Using combinatorial library based matrices to identify sets of candidate peptides, epitopes were successfully identified in patients typed as A*3001, A*3201 and B*1501. Notably, however, no peptide was recognized in more than one donor. This diversity of responses is similar to what was noted previously for mapping T cell responses to vaccinia-derived peptides in human donors. Because of the small number of A*3001 and A*3201 donors tested, it is possible we have under estimated the number of positive responses. Other factors may also be responsible for the lower response rates observed. The donor pool utilized represents an outbred population, and almost all of the donors were heterozygous at both the A and B loci. Thus, the diverse donor responses may reflect the different influences of other MHC alleles in shaping the overall T cell repertoire. Similarly, that dominant epitopes recognized in multiple donors were not identified may be due to the fact that the set of donors is representative of diverse histories of exposure to different viral strains.
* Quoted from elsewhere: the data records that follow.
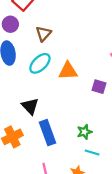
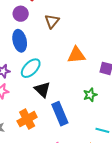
cyan ellipse: (40, 63) -> (31, 68), moved
green star: (84, 132) -> (90, 95), moved

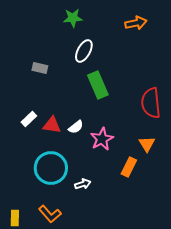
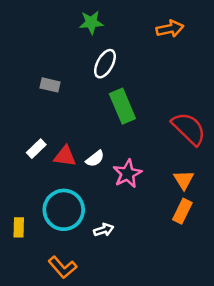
red semicircle: (151, 103) -> (189, 129), turned 140
orange rectangle: (129, 167) -> (182, 211), moved
yellow rectangle: (15, 218) -> (19, 227), moved

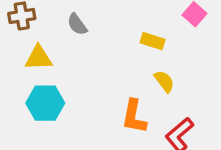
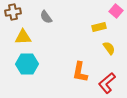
yellow rectangle: (153, 41) -> (99, 27), moved, turned -32
yellow semicircle: (164, 81) -> (109, 48), moved

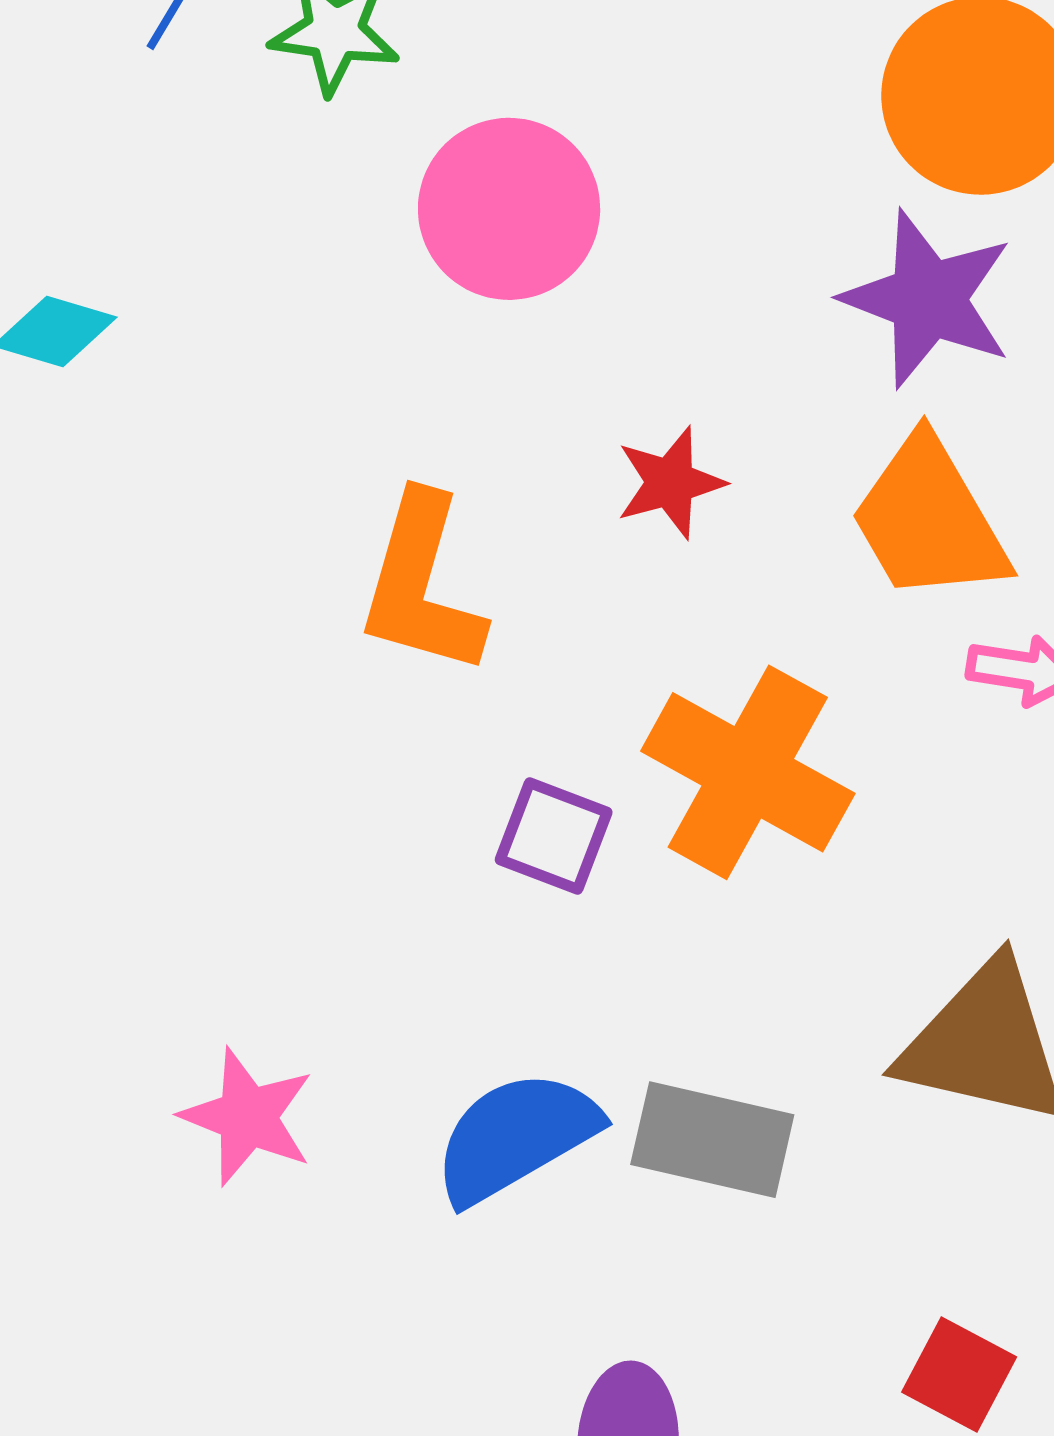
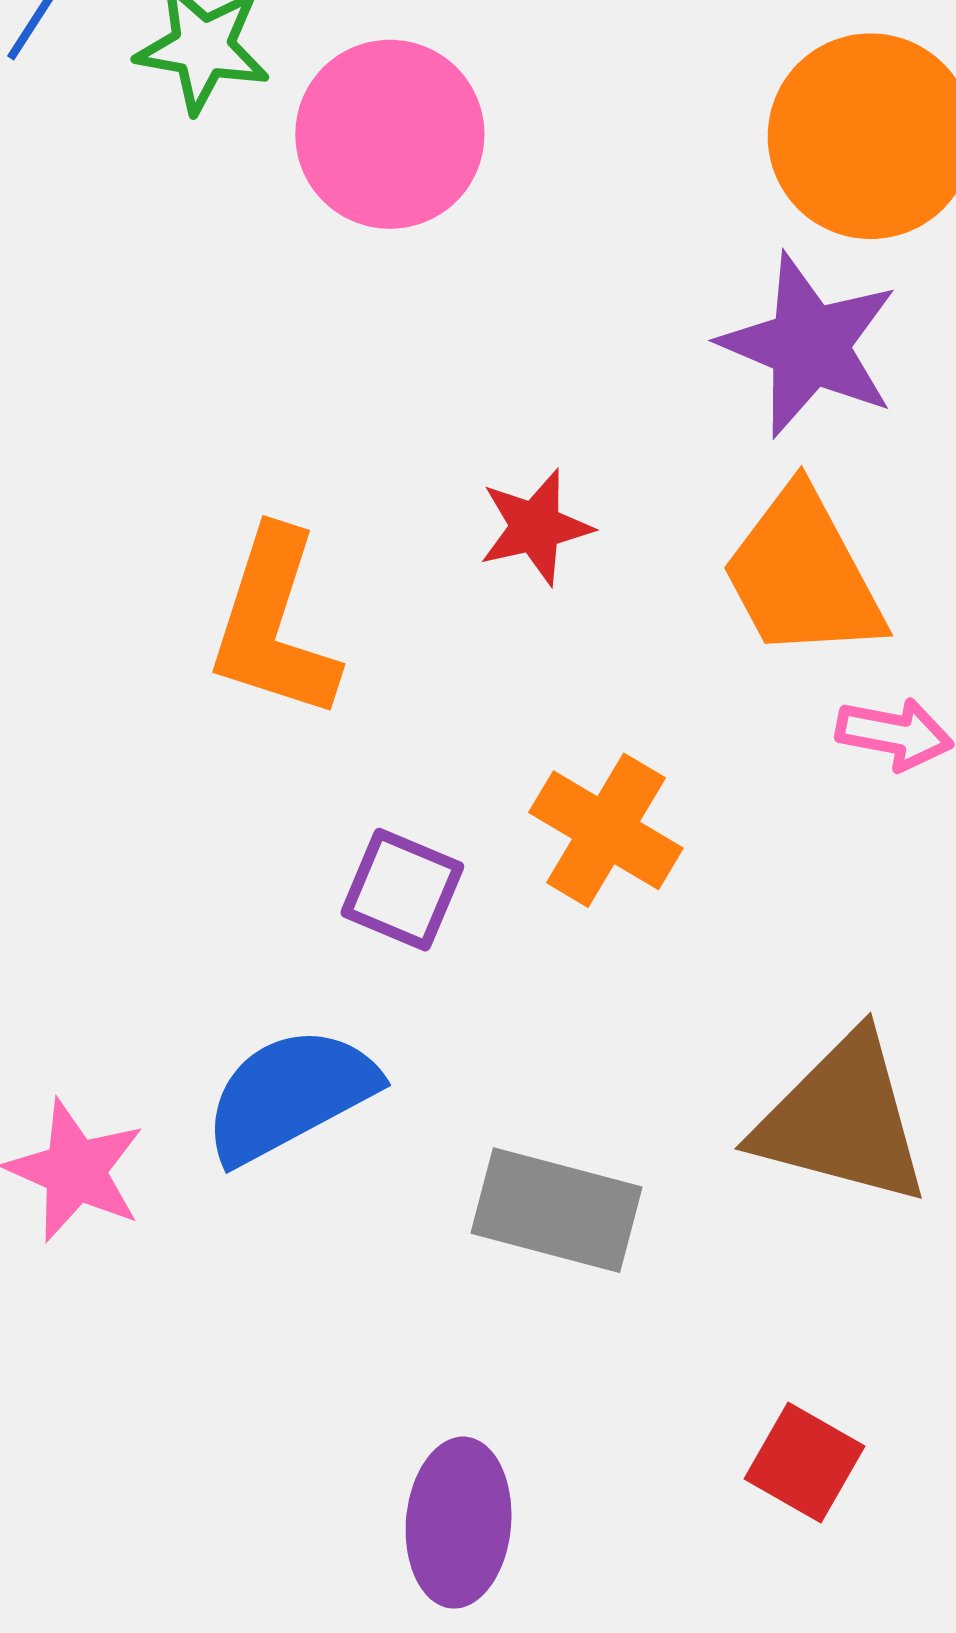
pink circle: (509, 209) -> (390, 134), moved
orange cross: (748, 772) -> (606, 830), size x0.7
blue semicircle: (516, 1137) -> (290, 1095), moved

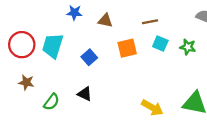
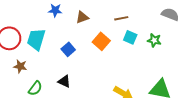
brown triangle: (105, 21) -> (82, 17), turned -32
orange square: (127, 48) -> (101, 41), turned -36
brown star: (26, 82) -> (20, 66), moved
The epitope identification aspect of the study was not pursued to the level and detail of our previous studies (e.g., ). Several factors are responsible for this, including the fact that while the alleles studied are not rare, neither are they prevalent, making it resource intensive to identify a sufficient number of additional donors. As a result, the identified peptides represent potential leads of a preliminary nature. At the same time, the data does help demonstrate that the matrices derived in the study are useful for epitope identification, even if the epitope identification study was not ideal. Furthermore, to the best of our knowledge, each of the epitopes identified in the present study represent novel epitopes, and together are the first set of influenza virus derived epitopes based on predictions for A*3001, A*3201 and B*1501.